File naming: Any filename (e.g. isolate_001.fasta, NC_12345.fasta). The file stem (filename without .fasta) becomes the genome identifier in the output (e.g. isolate_001_read_0 with description start=0 end=250). Multi-record FASTA files are supported: records past the first are disambiguated with a _seg{N} infix to keep IDs unique.

Workflow: Create the directory, place your FASTA files in the correct category folders, then run chunk with --input pointing at that directory. You do not need to run download.

# Example: in-house data in my_genomes/
# my_genomes/bacteria/isolate_A.fasta  my_genomes/bacteria/isolate_B.fasta
# my_genomes/virus/phage_1.fasta

metagenome-generator chunk \
  --input my_genomes \
  --output metagenome.fasta \
  --output-dir output \
  --sequence-length 250 \
  --reads-per-organism 1000

You can also mix NCBI-downloaded and in-house data: run download into a directory, then copy or symlink your own FASTA files into the same bacteria/, virus/, etc. folders before running chunk.

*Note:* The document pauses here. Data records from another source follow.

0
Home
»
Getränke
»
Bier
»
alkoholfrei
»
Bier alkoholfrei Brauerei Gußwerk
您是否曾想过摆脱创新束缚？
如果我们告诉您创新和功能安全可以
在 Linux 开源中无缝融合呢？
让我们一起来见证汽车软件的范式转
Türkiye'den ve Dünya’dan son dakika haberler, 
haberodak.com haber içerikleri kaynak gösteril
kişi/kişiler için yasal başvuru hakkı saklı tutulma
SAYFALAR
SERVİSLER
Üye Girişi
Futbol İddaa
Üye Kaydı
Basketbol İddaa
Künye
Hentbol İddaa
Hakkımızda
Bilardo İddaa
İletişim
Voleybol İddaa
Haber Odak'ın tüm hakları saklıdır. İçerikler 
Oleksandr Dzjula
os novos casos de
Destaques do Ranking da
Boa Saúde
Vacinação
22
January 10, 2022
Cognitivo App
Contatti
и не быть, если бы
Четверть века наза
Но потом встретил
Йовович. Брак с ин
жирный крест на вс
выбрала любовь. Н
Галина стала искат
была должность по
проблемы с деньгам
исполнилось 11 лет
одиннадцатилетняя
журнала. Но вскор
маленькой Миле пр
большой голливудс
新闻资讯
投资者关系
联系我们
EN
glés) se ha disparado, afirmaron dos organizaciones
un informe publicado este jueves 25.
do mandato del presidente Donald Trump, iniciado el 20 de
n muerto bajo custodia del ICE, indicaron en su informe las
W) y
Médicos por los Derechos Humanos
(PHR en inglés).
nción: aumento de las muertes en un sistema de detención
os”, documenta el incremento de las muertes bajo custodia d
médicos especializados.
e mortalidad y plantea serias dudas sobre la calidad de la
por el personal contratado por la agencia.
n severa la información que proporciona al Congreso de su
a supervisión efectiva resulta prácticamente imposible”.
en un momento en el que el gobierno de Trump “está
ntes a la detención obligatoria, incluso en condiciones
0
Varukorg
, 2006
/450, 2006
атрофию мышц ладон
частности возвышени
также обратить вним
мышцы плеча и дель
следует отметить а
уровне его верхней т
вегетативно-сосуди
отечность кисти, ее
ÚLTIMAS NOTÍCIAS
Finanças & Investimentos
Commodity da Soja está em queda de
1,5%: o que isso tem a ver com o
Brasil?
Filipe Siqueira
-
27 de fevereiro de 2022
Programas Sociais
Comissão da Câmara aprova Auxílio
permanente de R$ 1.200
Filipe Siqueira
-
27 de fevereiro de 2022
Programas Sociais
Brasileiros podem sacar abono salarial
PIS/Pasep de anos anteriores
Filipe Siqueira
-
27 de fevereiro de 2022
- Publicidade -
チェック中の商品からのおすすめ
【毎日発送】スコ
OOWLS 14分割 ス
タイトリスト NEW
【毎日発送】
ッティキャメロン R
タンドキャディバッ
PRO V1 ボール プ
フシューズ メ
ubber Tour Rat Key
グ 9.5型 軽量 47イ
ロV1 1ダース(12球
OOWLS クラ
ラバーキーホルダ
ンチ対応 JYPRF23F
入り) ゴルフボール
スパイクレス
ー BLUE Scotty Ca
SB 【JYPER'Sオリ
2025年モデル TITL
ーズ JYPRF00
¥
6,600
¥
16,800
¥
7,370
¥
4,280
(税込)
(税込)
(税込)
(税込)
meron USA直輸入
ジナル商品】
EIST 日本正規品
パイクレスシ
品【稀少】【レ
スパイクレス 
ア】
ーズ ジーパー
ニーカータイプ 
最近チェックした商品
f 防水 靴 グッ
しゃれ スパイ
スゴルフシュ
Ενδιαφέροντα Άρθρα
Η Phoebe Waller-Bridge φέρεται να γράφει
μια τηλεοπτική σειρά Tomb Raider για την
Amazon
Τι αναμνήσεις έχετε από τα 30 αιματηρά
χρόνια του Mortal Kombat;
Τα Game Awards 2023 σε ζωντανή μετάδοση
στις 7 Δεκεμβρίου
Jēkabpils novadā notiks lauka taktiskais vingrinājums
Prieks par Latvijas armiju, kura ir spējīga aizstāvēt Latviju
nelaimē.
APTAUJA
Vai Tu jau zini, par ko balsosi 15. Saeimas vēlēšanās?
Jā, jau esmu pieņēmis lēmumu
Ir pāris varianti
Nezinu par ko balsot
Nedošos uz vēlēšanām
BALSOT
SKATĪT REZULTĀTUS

Generate reads from genomes (`chunk`)

The chunk subcommand turns genome FASTAs into one metagenome FASTA (or FASTQ) by splitting each genome into fixed-length simulated reads or variable-length contigs. Input is either the download output directory or your own directory with the same layout (bacteria/, virus/, archaea/, plasmid/). See Using your own (in-house) genome set above.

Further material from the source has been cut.